Output, exactly and in full, the entries that appear below.
==== Records to process ====
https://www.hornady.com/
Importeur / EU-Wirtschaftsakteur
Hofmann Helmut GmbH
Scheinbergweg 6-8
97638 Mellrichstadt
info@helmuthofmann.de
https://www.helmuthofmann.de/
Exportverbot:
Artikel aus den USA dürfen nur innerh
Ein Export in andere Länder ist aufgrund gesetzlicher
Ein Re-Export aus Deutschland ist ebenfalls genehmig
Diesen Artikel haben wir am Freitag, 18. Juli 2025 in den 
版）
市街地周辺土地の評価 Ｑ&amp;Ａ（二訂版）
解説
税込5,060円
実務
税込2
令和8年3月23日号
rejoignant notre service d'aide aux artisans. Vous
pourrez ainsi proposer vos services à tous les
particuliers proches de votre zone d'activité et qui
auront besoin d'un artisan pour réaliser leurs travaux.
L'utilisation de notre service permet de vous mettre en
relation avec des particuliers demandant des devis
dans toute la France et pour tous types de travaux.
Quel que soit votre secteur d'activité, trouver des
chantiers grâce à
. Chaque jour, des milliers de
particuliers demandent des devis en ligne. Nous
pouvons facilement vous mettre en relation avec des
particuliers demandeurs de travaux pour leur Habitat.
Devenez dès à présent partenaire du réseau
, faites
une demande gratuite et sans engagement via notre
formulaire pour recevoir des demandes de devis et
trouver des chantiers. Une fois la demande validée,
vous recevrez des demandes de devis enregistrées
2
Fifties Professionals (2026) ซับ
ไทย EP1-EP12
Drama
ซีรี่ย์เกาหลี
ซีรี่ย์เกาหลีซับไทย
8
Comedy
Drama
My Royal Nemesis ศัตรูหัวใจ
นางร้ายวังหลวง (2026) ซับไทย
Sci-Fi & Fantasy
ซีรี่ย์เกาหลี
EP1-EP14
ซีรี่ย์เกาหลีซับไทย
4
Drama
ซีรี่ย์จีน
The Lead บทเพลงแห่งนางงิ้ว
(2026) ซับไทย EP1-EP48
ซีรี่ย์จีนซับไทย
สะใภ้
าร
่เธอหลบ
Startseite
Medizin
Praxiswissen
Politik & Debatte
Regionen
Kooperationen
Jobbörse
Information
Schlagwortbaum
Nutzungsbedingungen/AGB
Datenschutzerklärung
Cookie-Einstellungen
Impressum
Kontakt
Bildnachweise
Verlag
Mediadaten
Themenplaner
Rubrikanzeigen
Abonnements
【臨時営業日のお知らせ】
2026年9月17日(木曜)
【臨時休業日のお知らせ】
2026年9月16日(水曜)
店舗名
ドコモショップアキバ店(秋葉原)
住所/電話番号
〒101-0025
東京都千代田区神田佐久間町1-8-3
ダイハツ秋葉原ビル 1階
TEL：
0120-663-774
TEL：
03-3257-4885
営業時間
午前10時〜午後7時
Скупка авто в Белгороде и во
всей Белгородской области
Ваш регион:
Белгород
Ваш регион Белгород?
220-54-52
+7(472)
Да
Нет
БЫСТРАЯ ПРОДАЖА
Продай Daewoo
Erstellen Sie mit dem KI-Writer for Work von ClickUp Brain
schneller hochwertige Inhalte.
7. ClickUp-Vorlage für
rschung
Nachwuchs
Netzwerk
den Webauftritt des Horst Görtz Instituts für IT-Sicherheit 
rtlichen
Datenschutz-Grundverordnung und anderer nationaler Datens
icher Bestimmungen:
====
◆ Exercise solution ◆
https://www.hornady.com/
Importeur / EU-Wirtschaftsakteur
Hofmann Helmut GmbH
Scheinbergweg 6-8
97638 Mellrichstadt
info@helmuthofmann.de
https://www.helmuthofmann.de/
Exportverbot:
Artikel aus den USA dürfen nur innerh
Ein Export in andere Länder ist aufgrund gesetzlicher
Ein Re-Export aus Deutschland ist ebenfalls genehmig
Diesen Artikel haben wir am Freitag, 18. Juli 2025 in den 
版）
市街地周辺土地の評価 Ｑ&amp;Ａ（二訂版）
解説
税込5,060円
実務
税込2
令和8年3月23日号
rejoignant notre service d'aide aux artisans. Vous
pourrez ainsi proposer vos services à tous les
particuliers proches de votre zone d'activité et qui
auront besoin d'un artisan pour réaliser leurs travaux.
L'utilisation de notre service permet de vous mettre en
relation avec des particuliers demandant des devis
dans toute la France et pour tous types de travaux.
Quel que soit votre secteur d'activité, trouver des
chantiers grâce à
. Chaque jour, des milliers de
particuliers demandent des devis en ligne. Nous
pouvons facilement vous mettre en relation avec des
particuliers demandeurs de travaux pour leur Habitat.
Devenez dès à présent partenaire du réseau
, faites
une demande gratuite et sans engagement via notre
formulaire pour recevoir des demandes de devis et
trouver des chantiers. Une fois la demande validée,
vous recevrez des demandes de devis enregistrées
2
Fifties Professionals (2026) ซับ
ไทย EP1-EP12
Drama
ซีรี่ย์เกาหลี
ซีรี่ย์เกาหลีซับไทย
8
Comedy
Drama
My Royal Nemesis ศัตรูหัวใจ
นางร้ายวังหลวง (2026) ซับไทย
Sci-Fi & Fantasy
ซีรี่ย์เกาหลี
EP1-EP14
ซีรี่ย์เกาหลีซับไทย
4
Drama
ซีรี่ย์จีน
The Lead บทเพลงแห่งนางงิ้ว
(2026) ซับไทย EP1-EP48
ซีรี่ย์จีนซับไทย
สะใภ้
าร
่เธอหลบ
Startseite
Medizin
Praxiswissen
Politik & Debatte
Regionen
Kooperationen
Jobbörse
Information
Schlagwortbaum
Nutzungsbedingungen/AGB
Datenschutzerklärung
Cookie-Einstellungen
Impressum
Kontakt
Bildnachweise
Verlag
Mediadaten
Themenplaner
Rubrikanzeigen
Abonnements
【臨時営業日のお知らせ】
2026年9月17日(木曜)
【臨時休業日のお知らせ】
2026年9月16日(水曜)
店舗名
ドコモショップアキバ店(秋葉原)
住所/電話番号
〒101-0025
東京都千代田区神田佐久間町1-8-3
ダイハツ秋葉原ビル 1階
TEL：
0120-663-774
TEL：
03-3257-4885
営業時間
午前10時〜午後7時
Скупка авто в Белгороде и во
всей Белгородской области
Ваш регион:
Белгород
Ваш регион Белгород?
220-54-52
+7(472)
Да
Нет
БЫСТРАЯ ПРОДАЖА
Продай Daewoo
Erstellen Sie mit dem KI-Writer for Work von ClickUp Brain
schneller hochwertige Inhalte.
7. ClickUp-Vorlage für
rschung
Nachwuchs
Netzwerk
den Webauftritt des Horst Görtz Instituts für IT-Sicherheit 
rtlichen
Datenschutz-Grundverordnung und anderer nationaler Datens
icher Bestimmungen:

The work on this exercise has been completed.